Eleonore Kujawa

from Wikipedia, the free encyclopedia

Eleonore Kujawa (born November 3, 1930 in Berlin ) is a German educator , trade unionist and civil rights activist .

pedagogue

As a primary school teacher, Eleonore Kujawa worked from 1964 to 1985 in the New Education Working Group and, as chairman of the Wedding District Parents Committee , she was instrumental in drafting a new School Constitution Act that came into force in 1974. In 1970 she became the principal of the Gottfried Röhl elementary school in Wedding, making her the youngest head of school in Berlin. She was particularly interested in educating the pupils in their commitment to peace and the environment.

Unionist

She has been actively involved in the Education and Science Union (GEW) since 1970, first in the committee of the elementary schools section, then on the main board. Here she took on a management function that was previously considered a male domain.
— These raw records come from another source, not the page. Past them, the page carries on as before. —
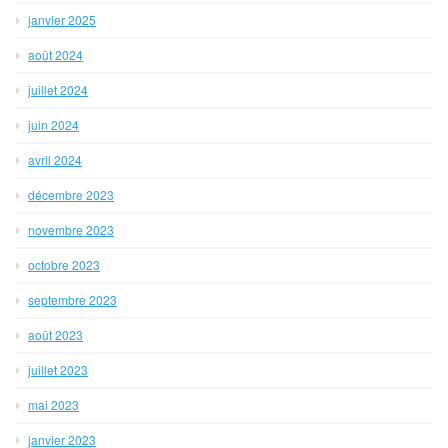
janvier 2025
août 2024
juillet 2024
juin 2024
avril 2024
décembre 2023
novembre 2023
octobre 2023
septembre 2023
août 2023
juillet 2023
mai 2023
janvier 2023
From 1974 to 1977 Eleonore Kujawa was state chairwoman of the GEW Berlin and thus the first woman ever to become chairwoman of a state association within the German Federation of Trade Unions . She advocated a more open trade union policy in order to lead the GEW out of party-political bloc thinking. From 1977 to 1982 Eleonore Kujawa was then chairwoman of the elementary schools department in the GEW, and from 1980 to 1986 she worked on the staff council for teachers and educators.

Peace and human rights

Eleonore Kujawa has been a member of the International League for Human Rights eV since 1973, and was on its board from 1974 to 1998. In 1975 she and others founded the League's Anti-Fascist Committee in response to the first public appearances of right-wing extremists at football games. On the same occasion, she initiated and organized city tours from 1981 to places of fascism and anti-fascist resistance in West Berlin. In 1978 she co-founded the Reinickendorf Peace Initiative and in 1980 the Berlin Initiative for International Compensation and Security, which campaigned against nuclear armament and missile deployment. She was co-organizer and co-initiator of the Krefeld appeal . She was also involved in founding the Active Museum Fascism and Resistance Association in Berlin in 1979/80, as well as in developing the concept for the exhibition “ Topography of Terror ”. From 1988 to 1991 Eleonore Kujawa was President of the International League for Human Rights .

Private

In 1945, when the war ended, Eleonore Kujawa was 14 years old. After her husband died in 1969, she became a single mother to her daughter, who was born in 1962.